**TASK DETAILS**:
The following data needs to be repeated exactly, with all images excluded.

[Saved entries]
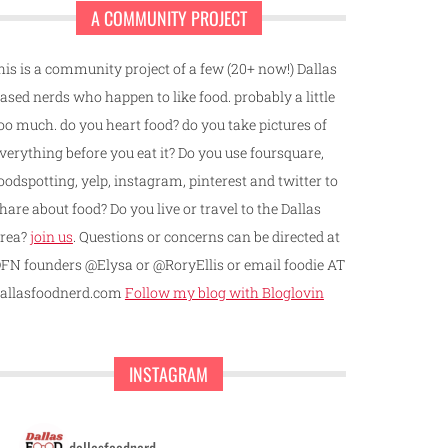
A COMMUNITY PROJECT
his is a community project of a few (20+ now!) Dallas
ased nerds who happen to like food. probably a little
oo much. do you heart food? do you take pictures of
verything before you eat it? Do you use foursquare,
oodspotting, yelp, instagram, pinterest and twitter to
hare about food? Do you live or travel to the Dallas
rea?
join us
. Questions or concerns can be directed at
FN founders @Elysa or @RoryEllis or email foodie AT
allasfoodnerd.com
Follow my blog with Bloglovin
INSTAGRAM
dallasfoodnerd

**SOLUTION**:
A COMMUNITY PROJECT
his is a community project of a few (20+ now!) Dallas
ased nerds who happen to like food. probably a little
oo much. do you heart food? do you take pictures of
verything before you eat it? Do you use foursquare,
oodspotting, yelp, instagram, pinterest and twitter to
hare about food? Do you live or travel to the Dallas
rea?
join us
. Questions or concerns can be directed at
FN founders @Elysa or @RoryEllis or email foodie AT
allasfoodnerd.com
Follow my blog with Bloglovin
INSTAGRAM
dallasfoodnerd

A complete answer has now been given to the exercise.